I am encountering what seems to be a display issue where images seem a little blurred when viewing at 70% or below and when I zoom in beyond 75%, they clear up as if zooming in kicked off a rendering process. I have Photolab 6.6.1 Elite. Here are sample screen captures…
Unfortunately Photolab only applies sharpening and lens corrections (except distortion) from zoom levels of 75% and higher, with no option to remove this restriction. This has been a crticism for many versions of Photolab already…
This is very frustrating especially with lower megapixel images on a larger monitor where it is common to have zoom below 75%. I hope DXO will reconsider this!
Been pestering DXO for years about this… It really makes it hard to judge sharpness and even saturation on a 4K monitor. But it seems like it’s not a priority…
“Blurred images until zoomed” hehe, I though you were talking about Adobe Bridge. I see that happening there for last several versions.
As for PhotoLab, yes as maderafunk answered: “Unfortunately Photolab only applies sharpening and lens corrections (except distortion) from zoom levels of 75% and higher, with no option to remove this restriction. This has been a crticism for many versions of Photolab already…”
The manual for PhotoLab will also state this: “The effect of this tool can be previewed only if your image is displayed at 75% zoom or higher.” In fact if you click on the little “?” question mark icon next to pallets in PhotoLab you will get same explanation for some of the tools.
This is not uncommon, we actually see this being the case in Photoshop for years now. If you zoom to certain percentages you get full accurate preview. 100%, 50% 33% 25% etc. Otherwise it won’t render all pixels. I’m not sure if this is a software or hardware limitations that is a legacy of the older technology. But I too would like to see full, accurate, fast preview for all the settings. I hope DXO team can polish that in future releases.
The correct sharpening - and noise reduction - is always shown in the preview window. This is always at 100%. I understand the reason for not showing these effects in the main window below 75% zoom is to reduce the resources needed for displaying an increasingly large part of the image area, and it has been this way as long as I can remember. Adobe products, for comparison, also don’t show (in the main screen) the actual sharpening that will be applied on export - only an approximation.
Unfortunately, this is an absolute no-go.
I view photos filling the screen and not 100%.
If that doesn’t work because the display is blurry, the software is unusable for me.
Unfortunately, as with other software, there is a compromise that has to be made.
If you render the whole image sharp and perfectly adjusted, you will be waiting for seconds, if not minutes for it to re-render every time you make the slightest adjustment. What you can do, at any time, is export the image at full resolution and view the fully edited image at whatever resolution you wish. But, even then, you will get interpolation artefacts and possible moire at various scales.
It does seem that there could be some helpful tweaking of the rendering zoom levels to fit some common environments. Full screen app and default zoom level on 1080, 2560, 3840, monitors (with Microsoft’s default DPI) seems like reasonable zoom levels to render fully at rather than just +75% zoom. A setting to configure this to match your particular environment could go a long way.

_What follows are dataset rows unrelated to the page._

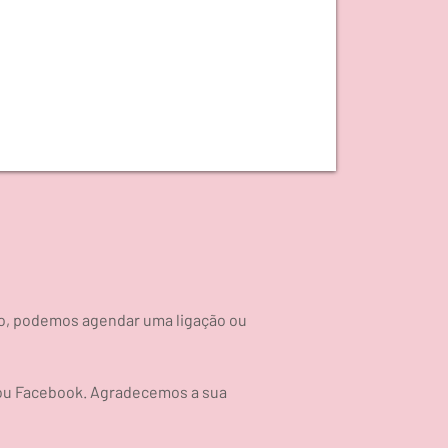
io, podemos agendar uma ligação ou
 ou Facebook. Agradecemos a sua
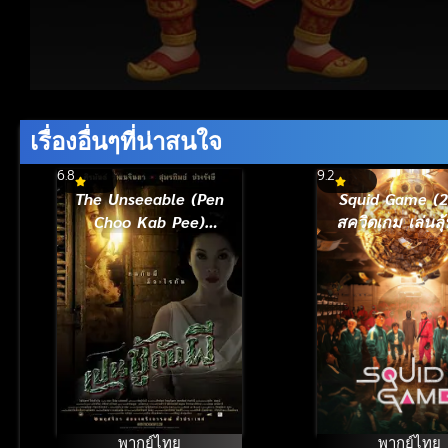
Volume
90%
เรื่องอื่นๆที่น่าสนใจ
6.8
9.2
The Unseeable (Pen
Squid Game (2
Choo Kab Pee)
สควิดเกม เล่นลุ
(2006) เปนชู้กับผี
พากย์ไทย
พากย์ไทย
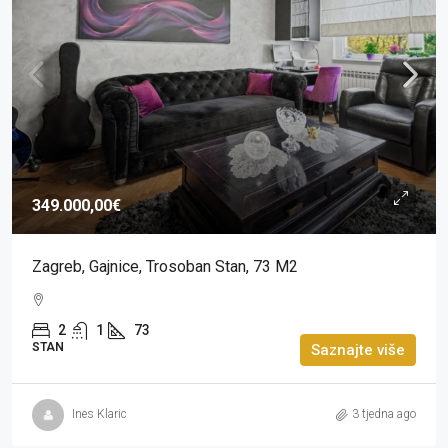
349.000,00€
Zagreb, Gajnice, Trosoban Stan, 73 M2
2
1
73
STAN
Saznajte više
Ines Klaric
3 tjedna ago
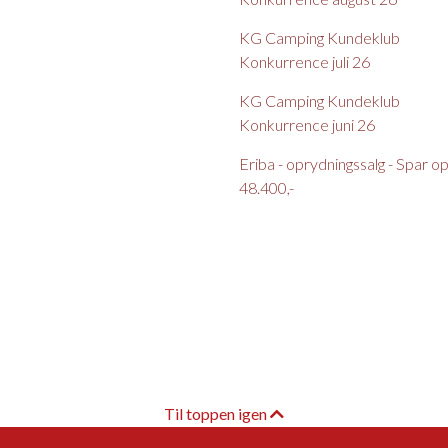
KG Camping Kundeklub
Konkurrence juli 26
KG Camping Kundeklub
Konkurrence juni 26
Eriba - oprydningssalg - Spar op t
48.400,-
Til toppen igen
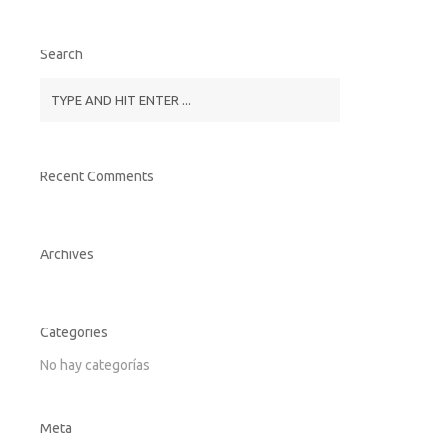
Search
Recent Comments
Archives
Categories
No hay categorías
Meta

You may think you’re viewing true sharpness in full screen with LR/ACR, but you’re not, it’s only an approximate pre-rendering. Actual output is often better (not always). In DXO you can always see the actual sharpness at 100% in the preview window, though of course this is just a small portion. I think we’ve all had this experience with DXO, and generally learn to live with it because if the superb output quality.

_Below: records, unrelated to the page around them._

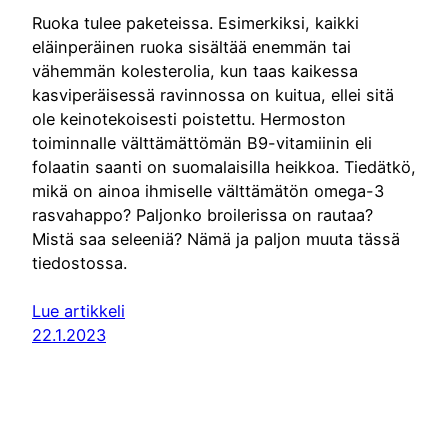
Ruoka tulee paketeissa. Esimerkiksi, kaikki
eläinperäinen ruoka sisältää enemmän tai
vähemmän kolesterolia, kun taas kaikessa
kasviperäisessä ravinnossa on kuitua, ellei sitä
ole keinotekoisesti poistettu. Hermoston
toiminnalle välttämättömän B9-vitamiinin eli
folaatin saanti on suomalaisilla heikkoa. Tiedätkö,
mikä on ainoa ihmiselle välttämätön omega-3
rasvahappo? Paljonko broilerissa on rautaa?
Mistä saa seleeniä? Nämä ja paljon muuta tässä
tiedostossa.
Lue artikkeli
22.1.2023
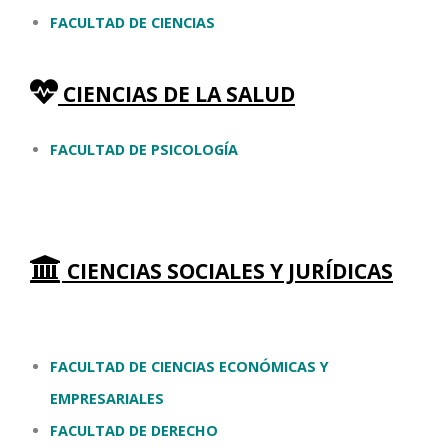
FACULTAD DE CIENCIAS
CIENCIAS DE LA SALUD
FACULTAD DE PSICOLOGÍA
CIENCIAS SOCIALES Y JURÍDICAS
FACULTAD DE CIENCIAS ECONÓMICAS Y
EMPRESARIALES
FACULTAD DE DERECHO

Exactly. Other software that seems to show sharpening at lower zoom levels is not displaying the actual sharpening but only an interpolation of it. Those of us who are long-term users of PhotoLab understand this. I don’t think twice about it anymore.
One of the techniques to get around this is to process your raw files using Export to DNG (optical corrections only) and do the rest of your edits directly to the resulting DNG file. That export only includes optical corrections and ignores all other corrections. Optical correction settings must be applied prior to the export. The optical corrections in PhotoLab include Lens sharpening, Distortion correction, Vignetting correction, Chromatic aberration correction, and DeepPRIME or DeepPRIME XD noise reduction.

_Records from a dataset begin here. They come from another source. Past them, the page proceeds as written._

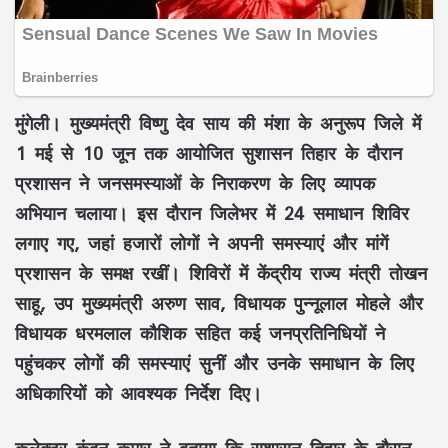
मुंगेली।
मुख्यमंत्री विष्णु देव साय की मंशा के अनुरूप जिले में
1 मई से 10 जून तक आयोजित सुशासन तिहार के दौरान
प्रशासन ने जनसमस्याओं के निराकरण के लिए व्यापक
अभियान चलाया। इस दौरान जिलेभर में 24 समाधान शिविर
लगाए गए, जहां हजारों लोगों ने अपनी समस्याएं और मांगें
प्रशासन के समक्ष रखीं। शिविरों में केंद्रीय राज्य मंत्री तोखन
साहू, उप मुख्यमंत्री अरुण साव, विधायक पुन्नूलाल मोहले और
विधायक धरमलाल कौशिक सहित कई जनप्रतिनिधियों ने
पहुंचकर लोगों की समस्याएं सुनीं और उनके समाधान के लिए
अधिकारियों को आवश्यक निर्देश दिए।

One of the additional advantages to this approach, besides being able to view the effects of sharpening at any zoom level while editing, is that you can also see the effects of DeepPRIME or DeepPRIME XD on the entire image.
The idea is to create a totally noise free copy from the original. Then edit that copy, with the advantage of having an image to edit that is as if it were noise free from the camera.
You can now simply copy all the edits from the DNG version back over the unedited original and delete the DNG version.